Blaseg credited the work of board trustees as one of the primary factors in getting the facility built.

"It wasn't an easy order to land here," he said. "So we're very excited about the fact that we finally arrived and I would have to applaud our trustees because they went through some tough, tough, tough patches there in order to arrive at where we are today."

Blaseg also said he wanted to be clear that the Rainbow District School Board is the owner of the dome, and that they are treating the facility as an extension of Lasalle.

"It is on Lasalle, it is an extension of Lasalle," he said. "Think of this as a gym. This is no different than that."

Dino Moretta, chair of the Fabio Belli Foundation, outside the sports bubble when construction began in the summer. (Casey Stranges/ CBC)

Fabio Foundation Chair Dino Moretta said he feels a sense of accomplishment seeing the bubble this close to completion, especially as his group went through some "ups and downs" throughout the campaign to get the dome built.

The foundation, named after late city councillor Fabio Belli, pushed to bring an indoor soccer bubble to the city.
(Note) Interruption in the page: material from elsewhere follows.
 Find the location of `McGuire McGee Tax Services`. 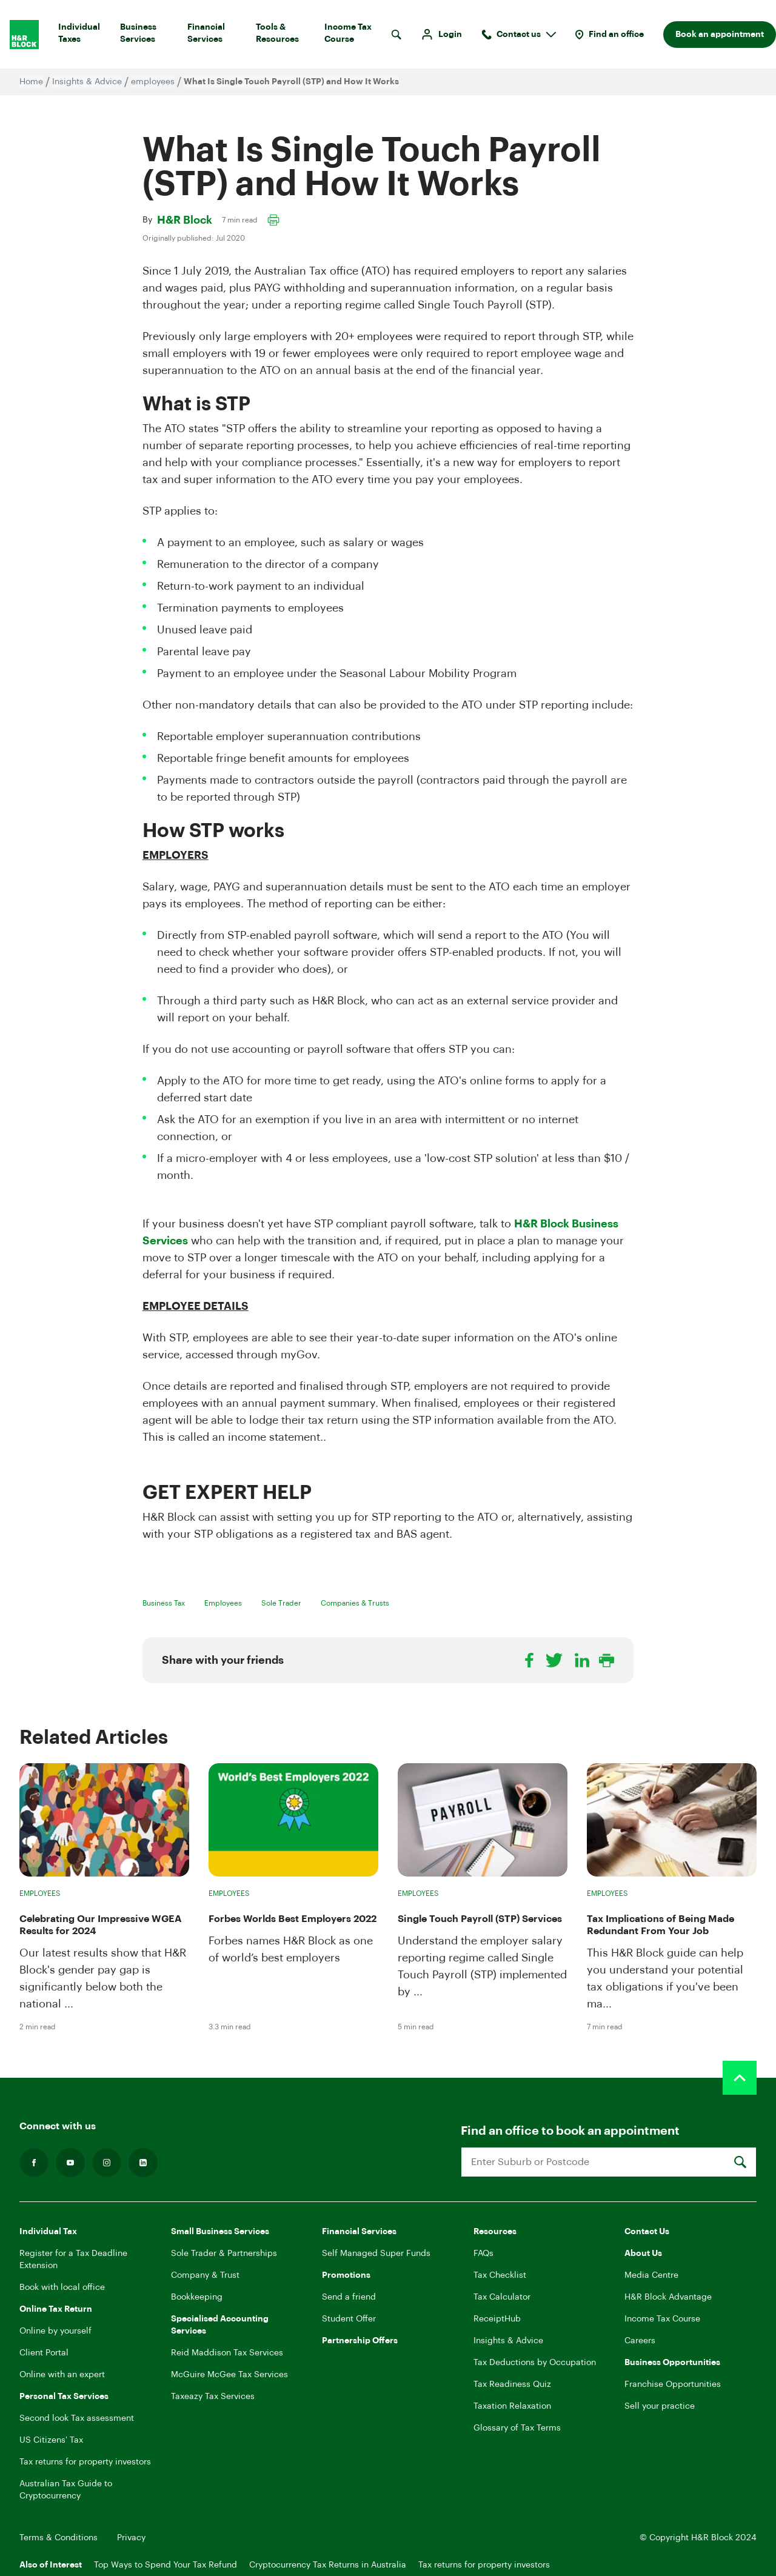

They will now act as a liason of sorts, bringing together players and teams from sports that don't have full league infrastructure.

"In terms of community engagement that's something that we're taking on," Moretta said. "Just today I spoke to a doctor who runs a cricket league and we're trying to see how we can get them to come in and use [the bubble] either for a tournament or for league play."

"We want to work with different users that may not be aware or not sure if they can work it into their budget," he said. "That's kind of what we want to do, is be the face and continue to make sure that it's fully booked and that all sectors of the community here have an opportunity."

Moretta said the foundation also hopes to soon begin a fundraising campaign, with the goal of replacing the old field houses leftover from an ice rink on the same property in the 70s.